Pour les patients que leur exigence intellectuelle ou leur perfectionnisme rend particulièrement vulnérables à l'erreur, la pensée de Karl Popper peut être une ressource inattendue : le fallibilisme — l'idée que toute connaissance est par nature provisoire et révisable — n'est pas une capitulation, c'est la condition d'une pensée honnête. Reconnaître qu'on peut se tromper n'est pas une faiblesse morale. C'est ce que font les esprits rigoureux.
L'erreur comme matière première
L'erreur est l'une des expériences les plus universellement humaines — et l'une des moins bien accompagnées. Trop souvent, elle déclenche soit une défense immédiate, soit une autopunition durable. Le travail thérapeutique consiste à ouvrir un troisième espace : celui d'une présence à ce qui s'est passé, ni déniée ni surinvestie.

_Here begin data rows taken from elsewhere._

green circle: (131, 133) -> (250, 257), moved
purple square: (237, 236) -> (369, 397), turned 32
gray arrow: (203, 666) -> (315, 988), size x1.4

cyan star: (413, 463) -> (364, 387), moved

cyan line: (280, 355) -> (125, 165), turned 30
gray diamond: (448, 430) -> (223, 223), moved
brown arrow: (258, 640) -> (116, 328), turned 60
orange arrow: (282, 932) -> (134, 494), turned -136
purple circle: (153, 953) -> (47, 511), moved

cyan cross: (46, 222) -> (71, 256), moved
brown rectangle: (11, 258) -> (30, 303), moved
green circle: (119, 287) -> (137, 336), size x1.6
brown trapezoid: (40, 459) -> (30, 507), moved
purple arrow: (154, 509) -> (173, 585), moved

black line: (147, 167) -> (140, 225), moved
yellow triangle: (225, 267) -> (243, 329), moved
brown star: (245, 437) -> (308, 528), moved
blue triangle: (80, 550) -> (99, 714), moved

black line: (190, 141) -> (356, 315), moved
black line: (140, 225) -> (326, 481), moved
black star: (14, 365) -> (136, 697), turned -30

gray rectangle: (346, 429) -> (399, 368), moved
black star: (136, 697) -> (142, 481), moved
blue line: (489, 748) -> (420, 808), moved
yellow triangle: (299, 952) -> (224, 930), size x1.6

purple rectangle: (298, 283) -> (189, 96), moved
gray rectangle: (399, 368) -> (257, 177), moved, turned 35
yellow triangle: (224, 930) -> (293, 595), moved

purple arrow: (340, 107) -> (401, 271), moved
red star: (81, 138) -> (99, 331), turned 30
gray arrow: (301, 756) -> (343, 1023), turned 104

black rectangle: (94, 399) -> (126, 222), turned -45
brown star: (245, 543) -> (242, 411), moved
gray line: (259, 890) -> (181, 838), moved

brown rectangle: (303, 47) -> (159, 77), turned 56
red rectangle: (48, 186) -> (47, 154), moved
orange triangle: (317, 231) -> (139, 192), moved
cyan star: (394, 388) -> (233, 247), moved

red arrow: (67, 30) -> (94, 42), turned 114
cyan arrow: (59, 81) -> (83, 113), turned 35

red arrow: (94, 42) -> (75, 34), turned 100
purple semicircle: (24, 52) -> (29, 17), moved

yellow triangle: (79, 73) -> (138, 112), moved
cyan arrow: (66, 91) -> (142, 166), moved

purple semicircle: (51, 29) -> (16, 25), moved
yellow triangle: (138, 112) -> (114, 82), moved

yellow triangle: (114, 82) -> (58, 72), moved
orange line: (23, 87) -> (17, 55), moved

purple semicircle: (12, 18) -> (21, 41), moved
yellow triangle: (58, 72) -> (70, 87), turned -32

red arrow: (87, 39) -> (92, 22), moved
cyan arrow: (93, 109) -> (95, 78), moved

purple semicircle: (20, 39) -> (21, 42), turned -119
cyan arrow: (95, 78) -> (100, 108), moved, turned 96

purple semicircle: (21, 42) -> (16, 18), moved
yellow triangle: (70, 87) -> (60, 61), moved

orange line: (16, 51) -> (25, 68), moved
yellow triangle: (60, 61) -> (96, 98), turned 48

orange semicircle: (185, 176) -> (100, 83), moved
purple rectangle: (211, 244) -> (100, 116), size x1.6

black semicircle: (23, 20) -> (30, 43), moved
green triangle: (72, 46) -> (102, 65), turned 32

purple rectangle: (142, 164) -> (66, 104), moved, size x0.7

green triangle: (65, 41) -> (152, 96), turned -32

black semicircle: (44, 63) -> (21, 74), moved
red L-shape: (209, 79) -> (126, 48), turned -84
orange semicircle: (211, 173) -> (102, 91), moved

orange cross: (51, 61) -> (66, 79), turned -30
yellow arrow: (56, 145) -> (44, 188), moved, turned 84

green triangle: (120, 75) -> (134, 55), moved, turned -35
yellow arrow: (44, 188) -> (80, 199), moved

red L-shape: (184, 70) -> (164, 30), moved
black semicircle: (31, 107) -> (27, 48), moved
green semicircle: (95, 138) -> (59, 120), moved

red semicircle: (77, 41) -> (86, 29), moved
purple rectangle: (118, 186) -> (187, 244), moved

Ce troisième espace ne demande pas de se sentir bien avec ce qu'on a fait. Il demande d'être capable de le regarder — de comprendre comment c'est arrivé, d'en mesurer les effets sur l'autre, et de se demander ce qui, de là, reste possible. Il demande surtout de ne pas laisser une erreur — même grave — devenir le résumé d'une identité.
Rainer Maria Rilke écrivait : « Nos erreurs les plus profondes ne sont pas celles que nous commettons, mais celles que nous laissons nous définir. » La tâche thérapeutique est peut-être là : aider chaque patient à demeurer plus grand que ses erreurs, tout en les habitant pleinement — sans les fuir, sans s'y perdre.